Но есть в Черч-Певерил призрак, о котором никто из семьи никогда не скажет с улыбкой, к которому не испытывают симпатий и веселого интереса, и о котором говорят ровно столько, сколько необходимо, чтобы гость их знал, что ожидать от встречи с ним. Точнее сказать, это "двойной" призрак, призрак двух маленьких детей, если быть совсем точным – братьев-близнецов. К ним каждый из членов семьи, сказать без преувеличения, относится весьма и весьма серьезно. Вот как выглядит их история, рассказанная мне миссис Певерил.
В 1602 году, в самом конце царствования королевы Елизаветы, некий Дик Певерил пользовался в Корте большим влиянием.

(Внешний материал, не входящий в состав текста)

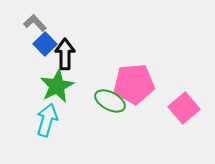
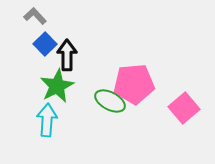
gray L-shape: moved 7 px up
black arrow: moved 2 px right, 1 px down
cyan arrow: rotated 12 degrees counterclockwise
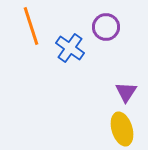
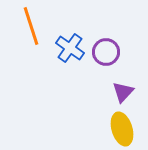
purple circle: moved 25 px down
purple triangle: moved 3 px left; rotated 10 degrees clockwise
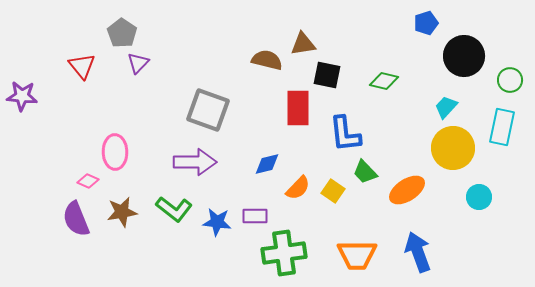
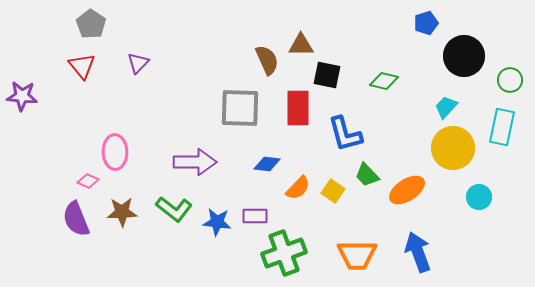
gray pentagon: moved 31 px left, 9 px up
brown triangle: moved 2 px left, 1 px down; rotated 8 degrees clockwise
brown semicircle: rotated 52 degrees clockwise
gray square: moved 32 px right, 2 px up; rotated 18 degrees counterclockwise
blue L-shape: rotated 9 degrees counterclockwise
blue diamond: rotated 20 degrees clockwise
green trapezoid: moved 2 px right, 3 px down
brown star: rotated 8 degrees clockwise
green cross: rotated 12 degrees counterclockwise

Он был братом мастера Джозефа Певерила, владельца фамильного дома и земель, который двумя годами ранее, в почтенном возрасте семидесяти четырех лет, стал отцом мальчиков-близнецов, первенцев в его потомстве. Известно, что венценосная, преклонных лет, девственница сказала как-то красавчику Дику, который был почти на сорок лет моложе своего брата: «Какая жалость, что это не вы владелец Черч-Певерил», и, возможно, именно эти слова стали толчком к зловещему плану, родившемуся в его голове. Во всяком случае, красавчик Дик, достойный представитель семьи, пользовавшейся не самой лучшей репутацией, отправился верхом в Йоркшир, и обнаружил, к своему удовлетворению, что с его братом Джозефом случился апоплексический удар, явившийся результатом сочетания продолжительной жаркой погоды и страстным желанием утолить жажду непомерным количеством спиртного, и он скончался до приезда красавчика Дика, который, Бог знает с какими мыслями, держал свой путь на север. Так случилось, что он прибыл в Черч-Певерил как раз в день похорон своего брата. С его стороны было весьма благопристойно присутствовать на погребении, а затем провести два или три дня траура со своей овдовевшей невесткой, дамой со слабыми нервами, совершенно не подходившей к таким ястребам, которые являли собою эти двое. На вторую ночь случилось то, о чем Певерилы не могут вспоминать без содрогания и по сей день.
Проникнув в комнату, где спали близнецы со своей нянькой, он преспокойно задушил последнюю, спящею. Затем он взял близнецов и бросил их в огонь, которым согревали длинную галерею. Жаркая погода, стоявшая до дня кончины Джозефа, сменилась неожиданно сильными заморозками, а потому зажгли камин, в котором пламя радостно пожирало толстенные поленья. В центре кучи пылающих дров он соорудил нечто вроде кремационной камеры, и бросил туда близнецов, подталкивая их своими сапогами. Они могли ползать там, но не могли выбраться наружу. Говорят, что он смеялся и подкладывал поленья в огонь. Так он и стал владельцем Черч-Певерил.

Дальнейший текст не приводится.